Work request: Each line of the data that includes the string "with" is to be copied out.

Task material:
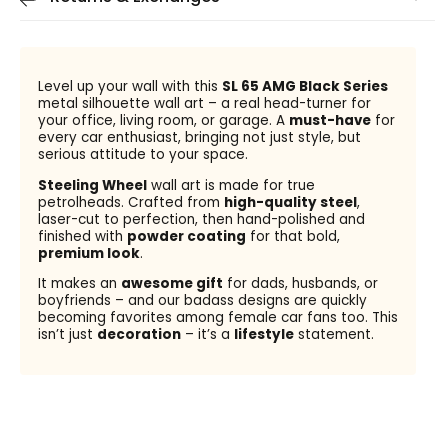
Level up your wall with this
SL 65 AMG Black Series
metal silhouette wall art – a real head-turner for
your office, living room, or garage. A
must-have
for
every car enthusiast, bringing not just style, but
serious attitude to your space.
Steeling Wheel
wall art is made for true
petrolheads. Crafted from
high-quality steel
,
laser-cut to perfection, then hand-polished and
finished with
powder coating
for that bold,
premium look
.
It makes an
awesome gift
for dads, husbands, or
boyfriends – and our badass designs are quickly
becoming favorites among female car fans too. This
isn’t just
decoration
– it’s a
lifestyle
statement.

Answer space:
Level up your wall with this
finished with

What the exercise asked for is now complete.